- Title screen (1996–2003)
- Genre: Politics
- Presented by: Sir David Frost
- Theme music composer: Chris Blackwell
- Country of origin: United Kingdom
- Original language: English
- No. of episodes: 577 (inc. 1 special)

Production
- Producer: BBC News
- Running time: 60 minutes

Original release
- Network: BBC One
- Release: 3 January 1993 – 29 May 2005

Related
- Sunday AM/The Andrew Marr Show;

= Breakfast with Frost =

Sunday morning current affairs programme broadcast by the BBC

Breakfast with Frost is a Sunday morning BBC current affairs programme hosted by Sir David Frost. It covered the main political news of the day, with Frost interviewing key figures in the world of politics, and celebrity guests reviewing the Sunday papers. The programme was broadcast on BBC One from 1993 to 2005.

==History==

===TV-am===
Frost was one of the original 'Famous Five' presenters and shareholders of the TV-am consortium, the first ITV breakfast franchise holder. Originally, Frost had promised 'sexual chemistry' as the co-presenter of the daily magazine programme Good Morning Britain with Anna Ford. However, its serious tone meant that within weeks of the station launching in February 1983, it faced poor ratings against the BBC's competing, lighter Breakfast Time, which resulted in a major shakeup of TV-am's programming, management, and presenting line-up.

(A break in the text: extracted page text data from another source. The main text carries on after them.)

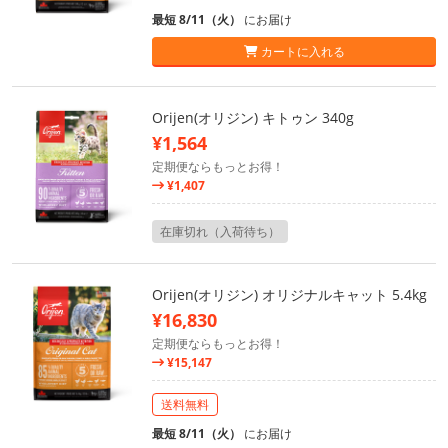
最短 8/11（火）
にお届け
カートに入れる
Orijen(オリジン) キトゥン 340g
¥1,564
定期便ならもっとお得！
¥1,407
在庫切れ（入荷待ち）
Orijen(オリジン) オリジナルキャット 5.4kg
¥16,830
定期便ならもっとお得！
¥15,147
送料無料
最短 8/11（火）
にお届け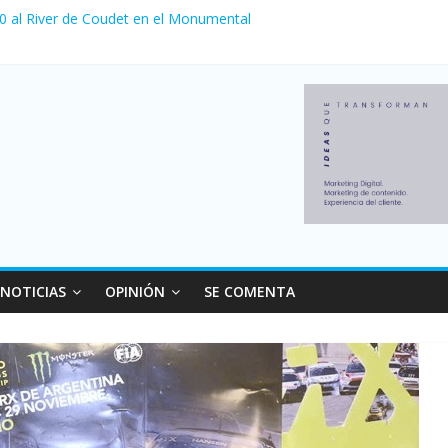
 0 al River de Coudet en el Monumental
nzó su nivel más alto en dos décadas y ya afecta a 400 mil deudores
ilei cerraron 41.000 kioscos: el sector denuncia crisis como en 200
erno con más movimiento y consumo turístico: 4,6 millones de perso
 venta de autos usados en julio: bajó un 12,6% interanual
NOTICIAS
OPINIÓN
SE COMENTA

After being dropped from the weekday morning slot, Frost was chosen to host the Sunday morning edition of Good Morning Britain from 28 August, initially for eight weeks with the belief that Michael Parkinson would return to his full duties in October. By November, Parkinson had returned; however, he was only given the Saturday slot after Frost had increased the number of viewers on Sundays. In summer 1985, it was named The Sunday Programme, then renamed again on 13 September 1986 as David Frost on Sunday, and a final name change in 1988 to Frost on Sunday.

As Frost only worked six months of the year, other hosts would fill in, including Jonathan Dimbleby, Lorraine Kelly, Anne Diamond and Maya Even. A number of episodes were also broadcast by BSB.

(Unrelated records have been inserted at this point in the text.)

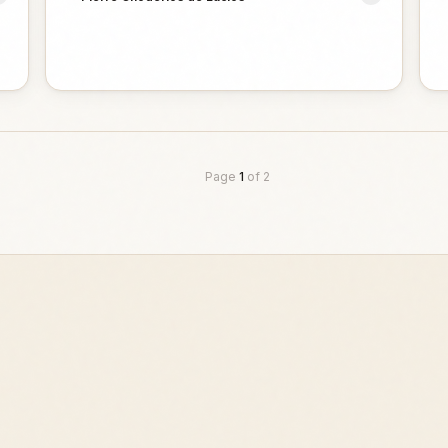
Page
1
of
2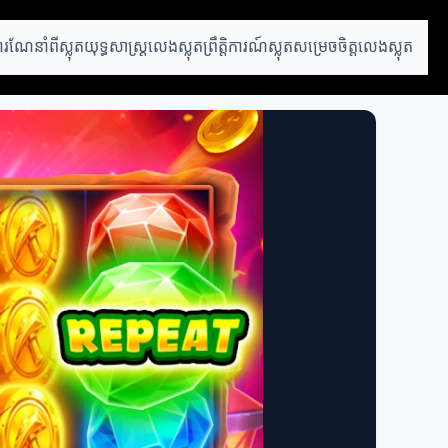
ារណែនាំពីស្លុត
យុទ្ធសាស្ត្រលេងស្លុត
ព្រឹត្តិការណ៍ស្លុត
សម្រេចចិត្តលេងស្លុត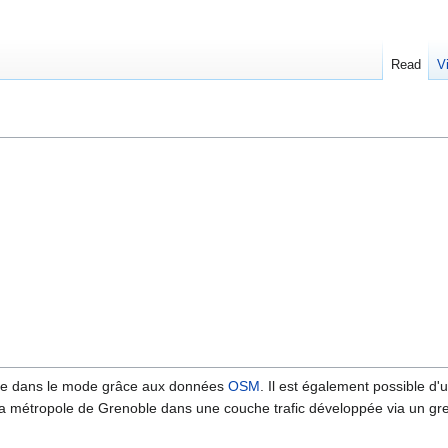
Read
V
gne dans le mode grâce aux données
OSM
. Il est également possible d'u
e la métropole de Grenoble dans une couche trafic développée via un g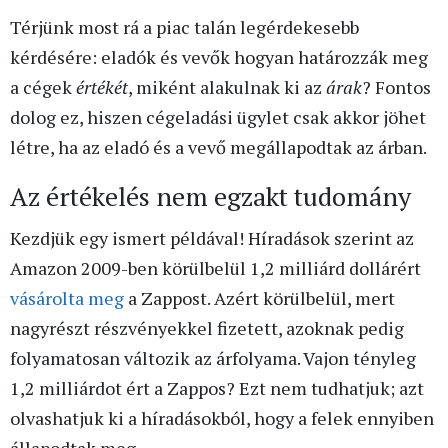
Térjünk most rá a piac talán legérdekesebb
kérdésére: eladók és vevők hogyan határozzák meg
a cégek
értékét
, miként alakulnak ki az
árak
? Fontos
dolog ez, hiszen cégeladási ügylet csak akkor jöhet
létre, ha az eladó és a vevő megállapodtak az árban.
Az értékelés nem egzakt tudomány
Kezdjük egy ismert példával! Híradások szerint az
Amazon 2009-ben körülbelül 1,2 milliárd dollárért
vásárolta meg
a Zappost. Azért körülbelül, mert
nagyrészt részvényekkel fizetett, azoknak pedig
folyamatosan változik az árfolyama. Vajon tényleg
1,2 milliárdot ért a Zappos? Ezt nem tudhatjuk; azt
olvashatjuk ki a híradásokból, hogy a felek ennyiben
állapodtak meg.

The programme continued until the end of TV-am's franchise at the end of 1992, after it lost to GMTV in the 1991 ITV franchise renewal, and the final episode aired on 27 December 1992.

===BBC===
The BBC picked up the format straight away, starting the following week on 3 January 1993, and it continued for more than 12 years, until the final edition on 29 May 2005. The first ever guest to be interviewed on Breakfast with Frost was then Prime Minister, John Major. In its early years, a replay of the programme was broadcast on Sky News later on Sunday mornings.

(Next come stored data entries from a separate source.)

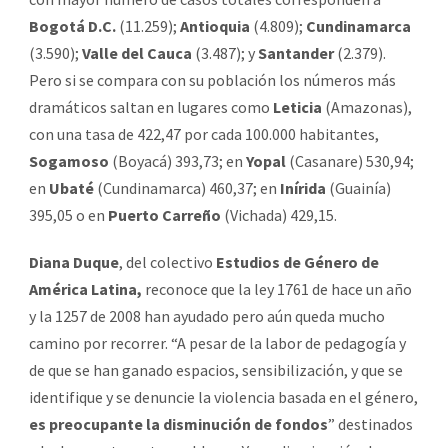
Bogotá
D.C.
(11.259);
Antioquia
(4.809);
Cundinamarca
(3.590);
Valle del Cauca
(3.487); y
Santander
(2.379).
Pero si se compara con su población los números más
dramáticos saltan en lugares como
Leticia
(Amazonas),
con una tasa de 422,47 por cada 100.000 habitantes,
Sogamoso
(Boyacá) 393,73; en
Yopal
(Casanare) 530,94;
en
Ubaté
(Cundinamarca) 460,37; en
Inírida
(Guainía)
395,05 o en
Puerto Carreño
(Vichada) 429,15.
Diana Duque
, del colectivo
Estudios de Género de
América Latina,
reconoce que la ley 1761 de hace un año
y la 1257 de 2008 han ayudado pero aún queda mucho
camino por recorrer. “A pesar de la labor de pedagogía y
de que se han ganado espacios, sensibilización, y que se
identifique y se denuncie la violencia basada en el género,
es preocupante la disminución de fondos
” destinados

The final edition saw guests including Archbishop Desmond Tutu, comedian Rory Bremner, and BBC director-general Mark Thompson, with TV presenter Carol Vorderman, author Gyles Brandreth, and chef Nigella Lawson reviewing the papers.

==Titles==
The first opening titles were used from 3 January 1993 to 25 August 1996, the second version was used from 1 September 1996 to 30 August 2003, and the final version was used from 6 September 2003 to 29 May 2005.

Its theme tune was composed by Chris Blackwell.